[Stored data]
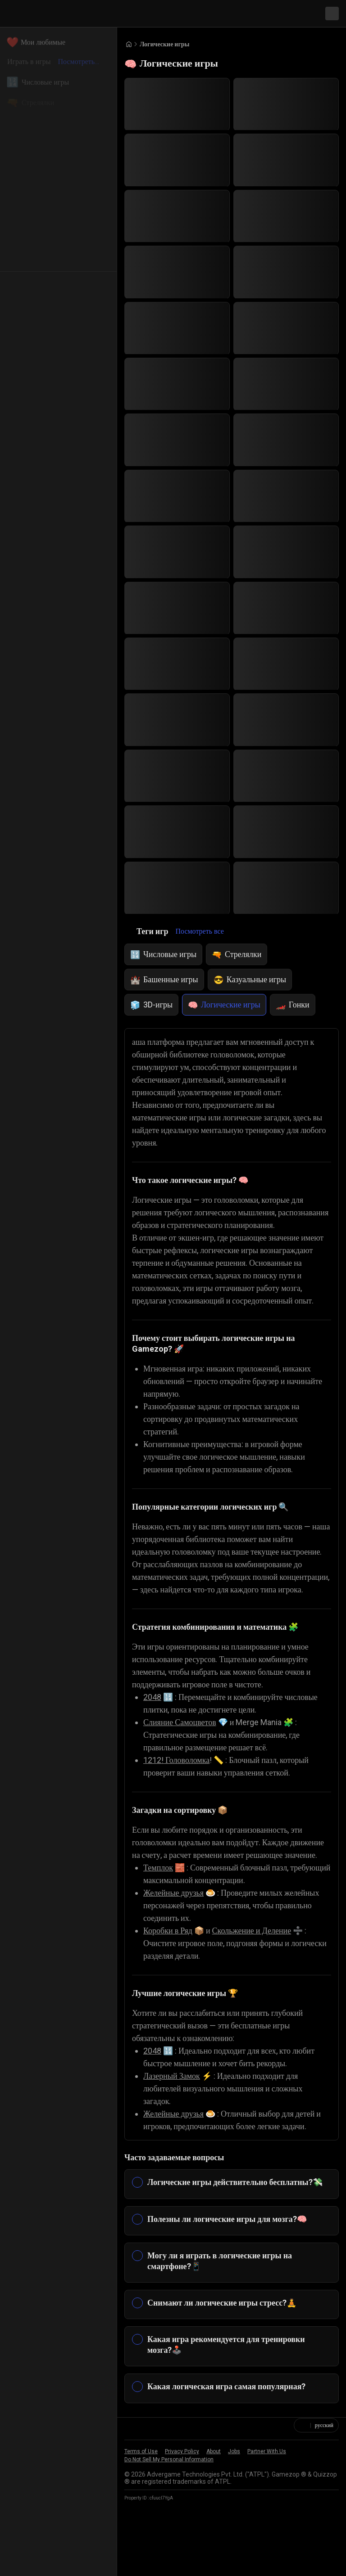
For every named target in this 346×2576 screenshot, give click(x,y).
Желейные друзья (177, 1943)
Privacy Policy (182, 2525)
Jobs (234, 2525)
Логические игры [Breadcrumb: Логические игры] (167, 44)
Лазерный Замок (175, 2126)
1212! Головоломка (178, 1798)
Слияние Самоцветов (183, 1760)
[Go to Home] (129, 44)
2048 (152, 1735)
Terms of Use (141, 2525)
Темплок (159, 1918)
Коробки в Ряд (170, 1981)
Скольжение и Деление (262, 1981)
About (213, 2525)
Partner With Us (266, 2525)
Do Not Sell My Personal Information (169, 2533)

→ **THE TASK**
Quote the data above in full and without alteration; skip the pictures.

→ **ANSWER SECTION**
For every named target in this 346×2576 screenshot, give click(x,y).
Желейные друзья (177, 1943)
Privacy Policy (182, 2525)
Jobs (234, 2525)
Логические игры [Breadcrumb: Логические игры] (167, 44)
Лазерный Замок (175, 2126)
1212! Головоломка (178, 1798)
Слияние Самоцветов (183, 1760)
[Go to Home] (129, 44)
2048 (152, 1735)
Terms of Use (141, 2525)
Темплок (159, 1918)
Коробки в Ряд (170, 1981)
Скольжение и Деление (262, 1981)
About (213, 2525)
Partner With Us (266, 2525)
Do Not Sell My Personal Information (169, 2533)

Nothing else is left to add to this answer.